Supplied entries:
--------------------------------

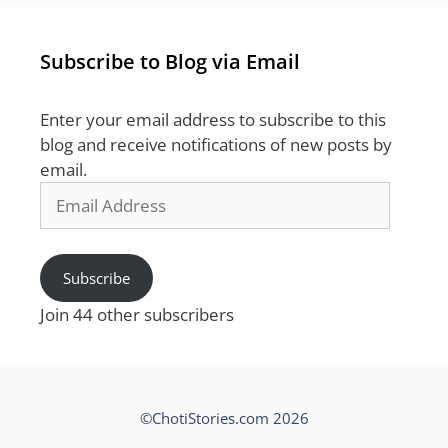
Subscribe to Blog via Email
Enter your email address to subscribe to this
blog and receive notifications of new posts by
email.
Email
Address
Subscribe
Join 44 other subscribers
©ChotiStories.com 2026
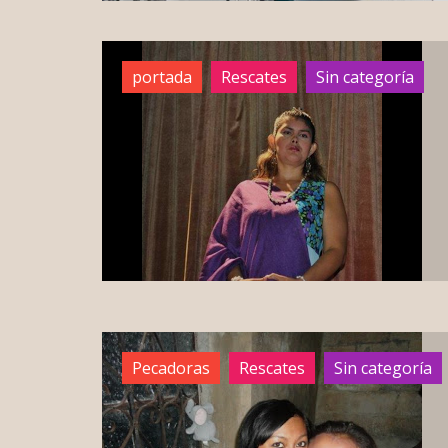
portada
Rescates
Sin categoría
Pecadoras
Rescates
Sin categoría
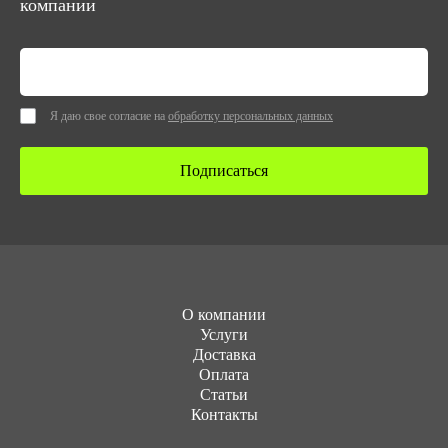
компании
Я даю свое согласие на
обработку персональных данных
Подписаться
О компании
Услуги
Доставка
Оплата
Статьи
Контакты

--------------------------------

Problem to work on:
All entries above must be printed again verbatim, with images excluded.

Written answer:
Subscribe to Blog via Email
Enter your email address to subscribe to this
blog and receive notifications of new posts by
email.
Email
Address
Subscribe
Join 44 other subscribers
©ChotiStories.com 2026
portada
Rescates
Sin categoría
Pecadoras
Rescates
Sin categoría
компании
Я даю свое согласие на
обработку персональных данных
Подписаться
О компании
Услуги
Доставка
Оплата
Статьи
Контакты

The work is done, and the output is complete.